## EXERCISE BRIEF
Where the listing shows an image, skip it and output all other material unchanged.
Start of AVAILABLE DATA
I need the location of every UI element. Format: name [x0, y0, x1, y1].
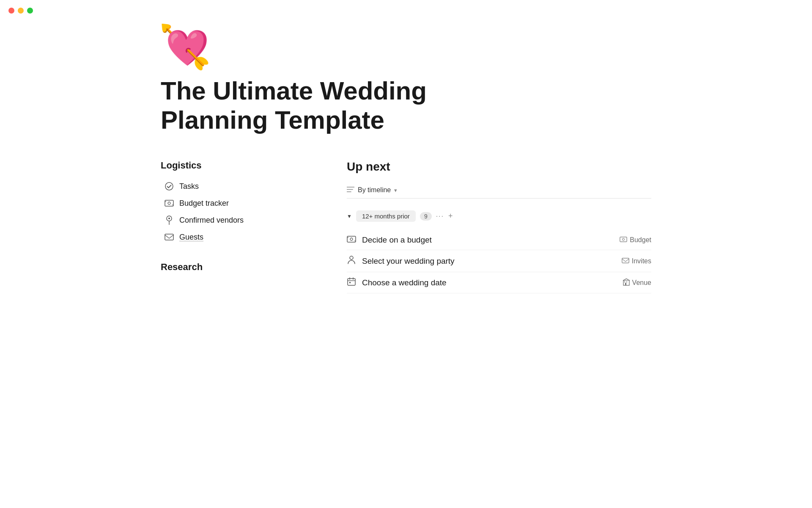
logistics-nav: Tasks Budget tracker — [161, 179, 321, 245]
svg-rect-24 — [349, 282, 351, 283]
task-row-decide-budget[interactable]: Decide on a budget Budget — [347, 230, 651, 250]
chevron-down-icon: ▾ — [394, 187, 397, 193]
task-tag-budget: Budget — [620, 236, 651, 244]
task-tag-invites: Invites — [622, 257, 651, 265]
person-task-icon — [347, 255, 356, 267]
traffic-light-red[interactable] — [8, 8, 14, 14]
nav-item-budget-tracker[interactable]: Budget tracker — [161, 196, 321, 211]
right-column: Up next By timeline ▾ ▼ 12+ months prior… — [347, 160, 651, 293]
task-label-select-party: Select your wedding party — [362, 257, 455, 266]
svg-point-0 — [165, 182, 173, 190]
svg-rect-16 — [620, 237, 627, 242]
timeline-add-icon[interactable]: + — [448, 212, 453, 221]
svg-point-6 — [168, 218, 170, 219]
nav-confirmed-vendors-label: Confirmed vendors — [179, 216, 244, 225]
filter-label: By timeline — [358, 186, 391, 194]
logistics-heading: Logistics — [161, 160, 321, 171]
nav-guests-label: Guests — [179, 233, 203, 242]
task-right-wedding-date: Venue — [623, 278, 651, 287]
envelope-tag-icon — [622, 257, 629, 265]
up-next-heading: Up next — [347, 160, 651, 174]
task-left-decide-budget: Decide on a budget — [347, 235, 432, 245]
traffic-light-green[interactable] — [27, 8, 33, 14]
task-list: Decide on a budget Budget — [347, 230, 651, 293]
nav-item-confirmed-vendors[interactable]: Confirmed vendors — [161, 213, 321, 228]
task-label-wedding-date: Choose a wedding date — [362, 278, 447, 287]
svg-point-2 — [168, 202, 170, 204]
task-tag-venue-label: Venue — [632, 279, 651, 287]
filter-list-icon — [347, 186, 354, 194]
banknote-tag-icon — [620, 236, 627, 244]
banknote-task-icon — [347, 236, 356, 245]
task-left-select-party: Select your wedding party — [347, 255, 455, 267]
main-content: 💘 The Ultimate Wedding Planning Template… — [110, 0, 702, 327]
traffic-lights — [8, 8, 33, 14]
venue-tag-icon — [623, 278, 630, 287]
content-grid: Logistics Tasks — [161, 160, 651, 293]
task-row-select-party[interactable]: Select your wedding party Invites — [347, 250, 651, 272]
svg-rect-8 — [165, 234, 173, 240]
svg-rect-28 — [626, 282, 627, 282]
svg-rect-19 — [622, 258, 629, 262]
task-label-decide-budget: Decide on a budget — [362, 235, 432, 245]
task-tag-venue: Venue — [623, 278, 651, 287]
task-row-wedding-date[interactable]: Choose a wedding date — [347, 272, 651, 293]
nav-budget-tracker-label: Budget tracker — [179, 199, 229, 208]
svg-rect-27 — [624, 282, 625, 282]
collapse-arrow-icon[interactable]: ▼ — [347, 213, 352, 219]
svg-rect-12 — [347, 236, 356, 242]
research-heading: Research — [161, 262, 321, 273]
traffic-light-yellow[interactable] — [18, 8, 24, 14]
timeline-group-header: ▼ 12+ months prior 9 ··· + — [347, 205, 651, 227]
timeline-count: 9 — [420, 212, 432, 221]
timeline-badge: 12+ months prior — [356, 210, 416, 222]
calendar-task-icon — [347, 277, 356, 288]
nav-item-tasks[interactable]: Tasks — [161, 179, 321, 194]
envelope-icon — [164, 232, 174, 242]
filter-row[interactable]: By timeline ▾ — [347, 182, 651, 199]
left-column: Logistics Tasks — [161, 160, 321, 273]
svg-point-18 — [350, 256, 353, 260]
checkmark-icon — [164, 181, 174, 191]
svg-rect-1 — [165, 200, 173, 206]
nav-tasks-label: Tasks — [179, 182, 199, 191]
task-right-select-party: Invites — [622, 257, 651, 265]
page-title: The Ultimate Wedding Planning Template — [161, 76, 499, 135]
svg-point-17 — [623, 238, 625, 240]
timeline-more-icon[interactable]: ··· — [436, 213, 444, 220]
banknote-icon — [164, 198, 174, 208]
task-right-decide-budget: Budget — [620, 236, 651, 244]
task-tag-budget-label: Budget — [630, 236, 651, 244]
svg-rect-20 — [348, 279, 355, 285]
page-icon: 💘 — [159, 25, 651, 68]
pin-icon — [164, 215, 174, 225]
nav-item-guests[interactable]: Guests — [161, 229, 321, 245]
task-tag-invites-label: Invites — [632, 257, 651, 265]
svg-rect-26 — [625, 283, 626, 285]
task-left-wedding-date: Choose a wedding date — [347, 277, 447, 288]
svg-point-13 — [350, 238, 353, 240]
End of AVAILABLE DATA
## RESPONSE AREA
I need the location of every UI element. Format: name [x0, y0, x1, y1].
logistics-nav: Tasks Budget tracker — [161, 179, 321, 245]
svg-rect-24 — [349, 282, 351, 283]
task-row-decide-budget[interactable]: Decide on a budget Budget — [347, 230, 651, 250]
chevron-down-icon: ▾ — [394, 187, 397, 193]
task-tag-budget: Budget — [620, 236, 651, 244]
task-tag-invites: Invites — [622, 257, 651, 265]
person-task-icon — [347, 255, 356, 267]
traffic-light-red[interactable] — [8, 8, 14, 14]
nav-item-budget-tracker[interactable]: Budget tracker — [161, 196, 321, 211]
right-column: Up next By timeline ▾ ▼ 12+ months prior… — [347, 160, 651, 293]
task-label-select-party: Select your wedding party — [362, 257, 455, 266]
svg-point-0 — [165, 182, 173, 190]
svg-rect-16 — [620, 237, 627, 242]
timeline-add-icon[interactable]: + — [448, 212, 453, 221]
svg-point-6 — [168, 218, 170, 219]
nav-confirmed-vendors-label: Confirmed vendors — [179, 216, 244, 225]
filter-label: By timeline — [358, 186, 391, 194]
logistics-heading: Logistics — [161, 160, 321, 171]
nav-guests-label: Guests — [179, 233, 203, 242]
task-right-wedding-date: Venue — [623, 278, 651, 287]
envelope-tag-icon — [622, 257, 629, 265]
up-next-heading: Up next — [347, 160, 651, 174]
task-left-decide-budget: Decide on a budget — [347, 235, 432, 245]
traffic-light-green[interactable] — [27, 8, 33, 14]
task-list: Decide on a budget Budget — [347, 230, 651, 293]
nav-item-confirmed-vendors[interactable]: Confirmed vendors — [161, 213, 321, 228]
task-label-wedding-date: Choose a wedding date — [362, 278, 447, 287]
svg-point-2 — [168, 202, 170, 204]
task-tag-venue-label: Venue — [632, 279, 651, 287]
filter-list-icon — [347, 186, 354, 194]
banknote-tag-icon — [620, 236, 627, 244]
banknote-task-icon — [347, 236, 356, 245]
task-left-select-party: Select your wedding party — [347, 255, 455, 267]
main-content: 💘 The Ultimate Wedding Planning Template… — [110, 0, 702, 327]
traffic-lights — [8, 8, 33, 14]
venue-tag-icon — [623, 278, 630, 287]
content-grid: Logistics Tasks — [161, 160, 651, 293]
task-row-select-party[interactable]: Select your wedding party Invites — [347, 250, 651, 272]
svg-rect-8 — [165, 234, 173, 240]
svg-rect-28 — [626, 282, 627, 282]
svg-rect-19 — [622, 258, 629, 262]
task-label-decide-budget: Decide on a budget — [362, 235, 432, 245]
task-tag-venue: Venue — [623, 278, 651, 287]
task-row-wedding-date[interactable]: Choose a wedding date — [347, 272, 651, 293]
nav-budget-tracker-label: Budget tracker — [179, 199, 229, 208]
svg-rect-27 — [624, 282, 625, 282]
collapse-arrow-icon[interactable]: ▼ — [347, 213, 352, 219]
svg-rect-12 — [347, 236, 356, 242]
research-heading: Research — [161, 262, 321, 273]
traffic-light-yellow[interactable] — [18, 8, 24, 14]
timeline-group-header: ▼ 12+ months prior 9 ··· + — [347, 205, 651, 227]
timeline-count: 9 — [420, 212, 432, 221]
timeline-badge: 12+ months prior — [356, 210, 416, 222]
calendar-task-icon — [347, 277, 356, 288]
nav-item-tasks[interactable]: Tasks — [161, 179, 321, 194]
envelope-icon — [164, 232, 174, 242]
filter-row[interactable]: By timeline ▾ — [347, 182, 651, 199]
left-column: Logistics Tasks — [161, 160, 321, 273]
svg-point-18 — [350, 256, 353, 260]
checkmark-icon — [164, 181, 174, 191]
svg-rect-1 — [165, 200, 173, 206]
nav-tasks-label: Tasks — [179, 182, 199, 191]
task-right-select-party: Invites — [622, 257, 651, 265]
page-title: The Ultimate Wedding Planning Template — [161, 76, 499, 135]
svg-point-17 — [623, 238, 625, 240]
timeline-more-icon[interactable]: ··· — [436, 213, 444, 220]
banknote-icon — [164, 198, 174, 208]
task-right-decide-budget: Budget — [620, 236, 651, 244]
task-tag-budget-label: Budget — [630, 236, 651, 244]
svg-rect-20 — [348, 279, 355, 285]
page-icon: 💘 — [159, 25, 651, 68]
pin-icon — [164, 215, 174, 225]
nav-item-guests[interactable]: Guests — [161, 229, 321, 245]
task-tag-invites-label: Invites — [632, 257, 651, 265]
svg-rect-26 — [625, 283, 626, 285]
task-left-wedding-date: Choose a wedding date — [347, 277, 447, 288]
svg-point-13 — [350, 238, 353, 240]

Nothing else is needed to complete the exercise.